New interface to tracking functions

swhite2401 commented 1 year ago

This PR proposes to refactor the pyAT tracking functions, presently we have

element_pass to track through a single element
lattice_pass to track through a sequence of elements
patpass to track through a a sequence of elements using python multiprocessing

All these functions are used in internal pyAT basic functionalities such as orbit search or optics calculations.This has several drawbacks:

the user is provided with several entry points with different interfaces
the interface and performance have to be maintained for internal AT functions preventing any developments or modifications (see #568 for example)

This PR proposes to refactor the tracking function as follows:

a single entry point is provided to the users for all tracking functionalities (element, lattice, parallel)
the interface is modified to provide flexibility for future developments without affecting existing code
protected function are used for pyAT internal use to remove inter-dependency from the user interface

All existing functions remain valid and usable as before but are moved to the deprecated module: they will therefore not be update with future developments

Presently a minimal set of output is provided (some may not be so useful while others could be added) as an example. With the new implementation it is however possible to add outputs or post processing steps without changing the interface or affecting other pyAT functions.

`

lfarv commented 1 year ago

@swhite2401 At first glance this looks nice. It will need a more careful investigation, but before that I have a few preliminary remarks:

I think one should add @MJGaughran to the reviewers,
I would not modify the existing tests because it's the way to be sure that the old functions still work. Or at least keep the most critical, if adding the tests of the new interface make the sequence too heavy,
Maybe one could make a minor release after the pending bug fixes are merged, but before this one. This one could be be first of the 1.x series.

swhite2401 commented 1 year ago

Thanks @lfarv for the feedback, concerning test this was a bit of a dilemma: I do not want to integrate deprecated functions in the test (see discussion in #601). For me it makes no sense, so test should be modified to call 'active' functions, that are in any case called by the old ones...

Then I hesitated between the new interface and the internal_* functions, either one is fine for me. I had the intention to add the test to check that track_function and internal_* give identical results in any case to make sure all functions are tested.

I agree about the release, this also gives time to review this one properly.

lfarv commented 1 year ago

I do not want to integrate deprecated functions in the test (see discussion in https://github.com/atcollab/at/pull/601)

It's different: we may decide that deprecated functions will not be upgraded any more, but still make sure that they work correctly.
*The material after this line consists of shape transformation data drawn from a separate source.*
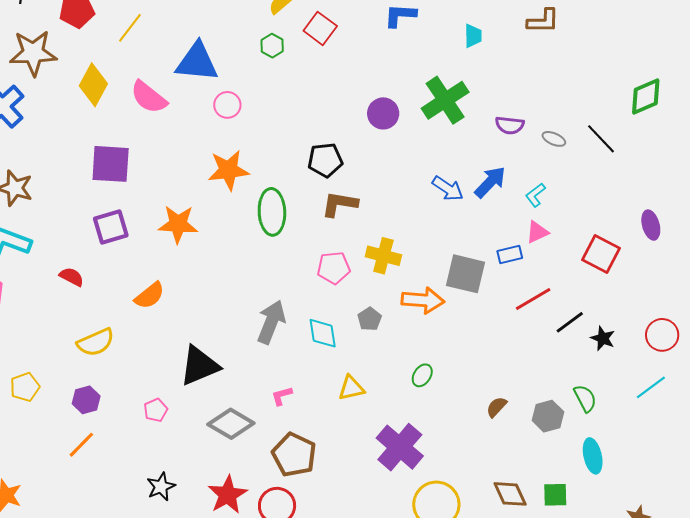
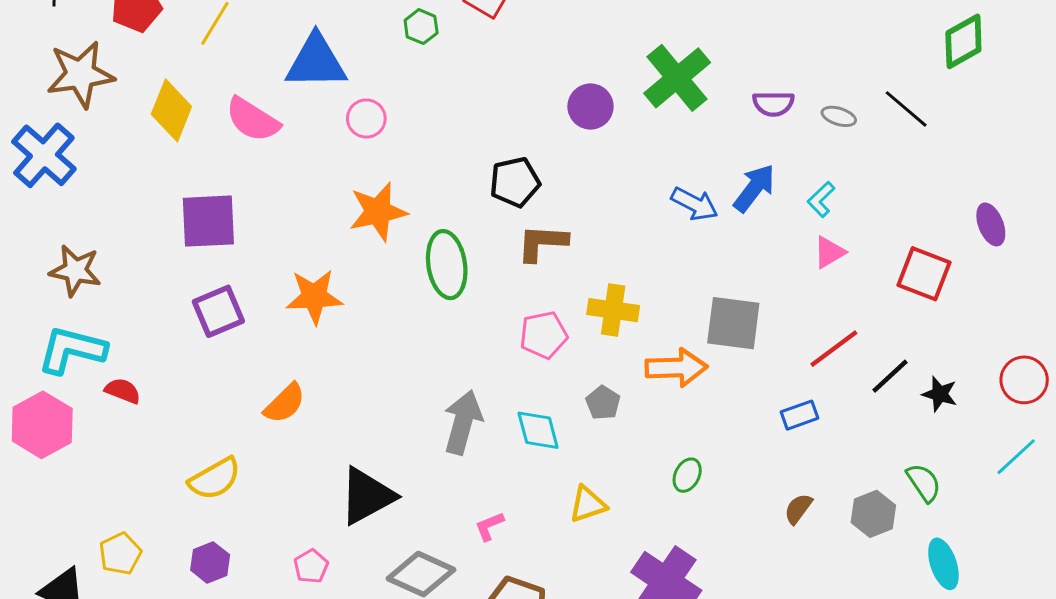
blue rectangle: (510, 254) -> (800, 415), moved
red semicircle: (72, 277) -> (123, 391), moved

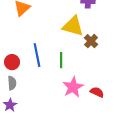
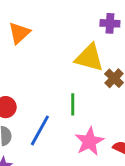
blue line: (37, 55) -> (40, 130), moved, turned 40

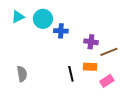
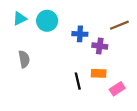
blue cross: (61, 31) -> (80, 34), moved
brown line: (109, 52) -> (119, 25), moved
gray semicircle: (22, 74) -> (24, 59), moved

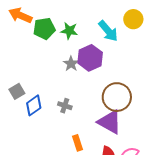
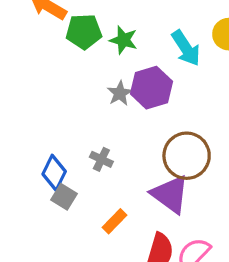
gray square: (17, 91) -> (64, 197), moved, turned -35
blue diamond: (34, 105) -> (54, 173), moved, turned -35
orange rectangle: (77, 143) -> (115, 221), turned 56

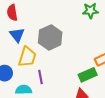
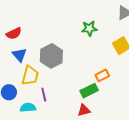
red semicircle: (12, 13) -> (14, 33), turned -105

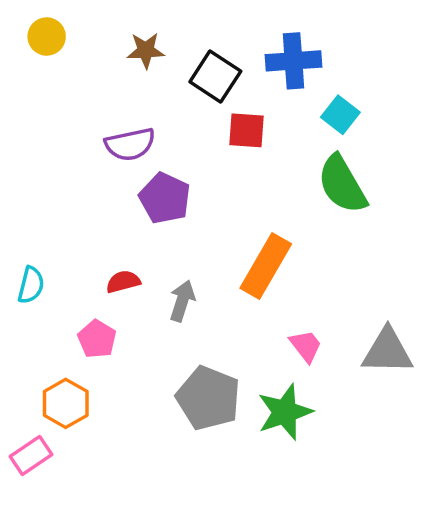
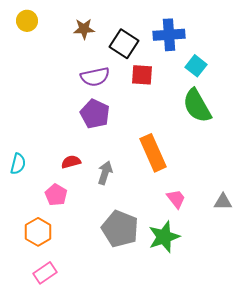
purple semicircle: (130, 144) -> (95, 77), moved
orange rectangle: (266, 266) -> (153, 153), turned -54
gray triangle: (387, 351) -> (223, 202), size x0.6
pink rectangle: (31, 456) -> (45, 273), moved

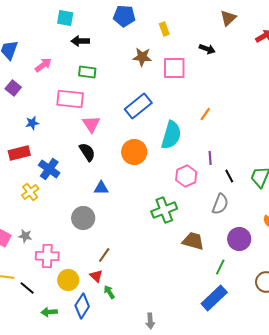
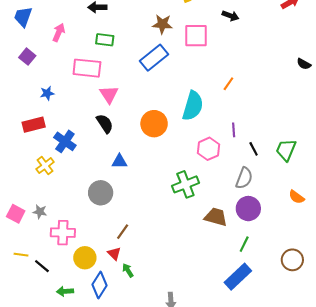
pink arrow: (43, 65) -> (59, 32), turned -30
blue rectangle: (138, 106) -> (154, 58), moved
purple circle: (239, 239) -> (248, 209), moved

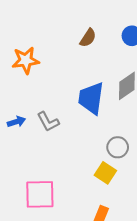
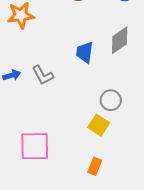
blue trapezoid: (91, 98) -> (85, 52), size x0.7

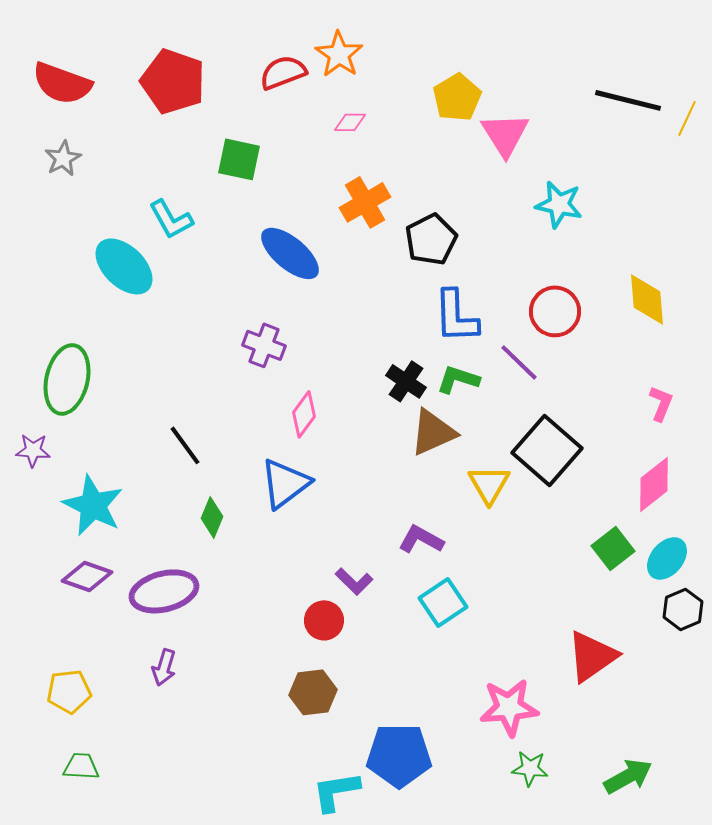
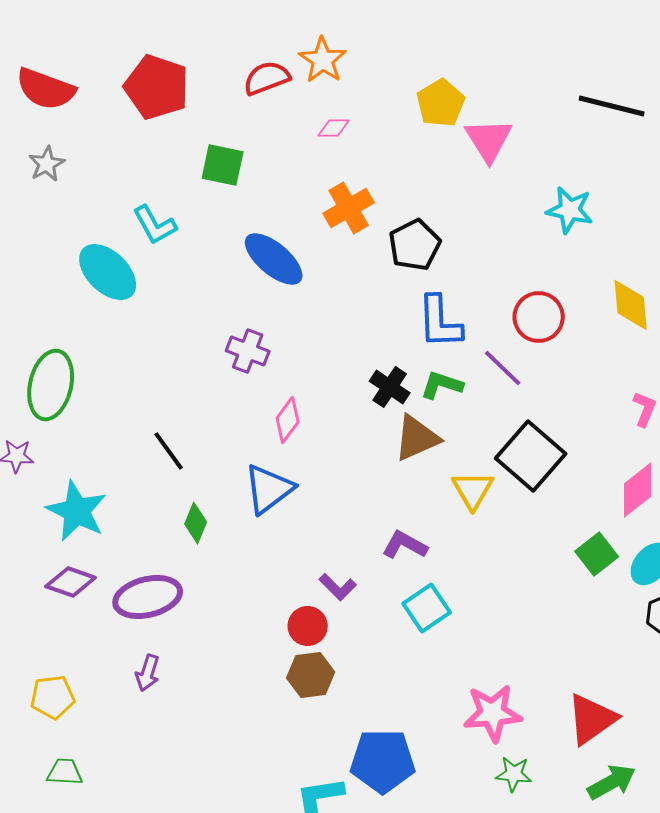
cyan star: (559, 204) -> (570, 210), moved
red triangle: (592, 656) -> (592, 719), moved
brown hexagon: (313, 692) -> (311, 675), moved

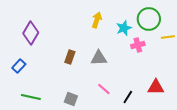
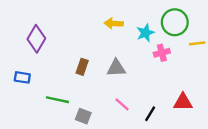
yellow arrow: (97, 20) -> (114, 23), turned -105
blue rectangle: (19, 66) -> (22, 77), turned 56
green line: (31, 97) -> (57, 100), moved

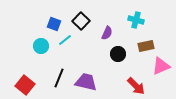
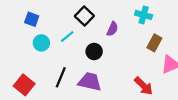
blue square: (54, 24) -> (32, 19), moved
brown rectangle: (146, 46) -> (154, 43), turned -49
black circle: (118, 54) -> (94, 52), moved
New code and access to new functionalities need a switch to the new interface, but existing code must still run ! The tests are the only way to guarantee this !

swhite2401 commented 1 year ago

The tests are the only way to guarantee this !

Ok, I agree, but then we should provide only minimal testing for old functions: just make sure that results are identical to the new ones.

Otherwise we have to duplicate all tests for all/new functions... this does not make much sense to me since one is calling the other...

swhite2401 commented 1 year ago

I have parametrized all tests to include ALL functions, the overhead is not so large so this fine

lfarv commented 1 year ago

With correct type hints in internal_lpass and internal_plpass, one should see immediately if there is a problem with the many modified files using them !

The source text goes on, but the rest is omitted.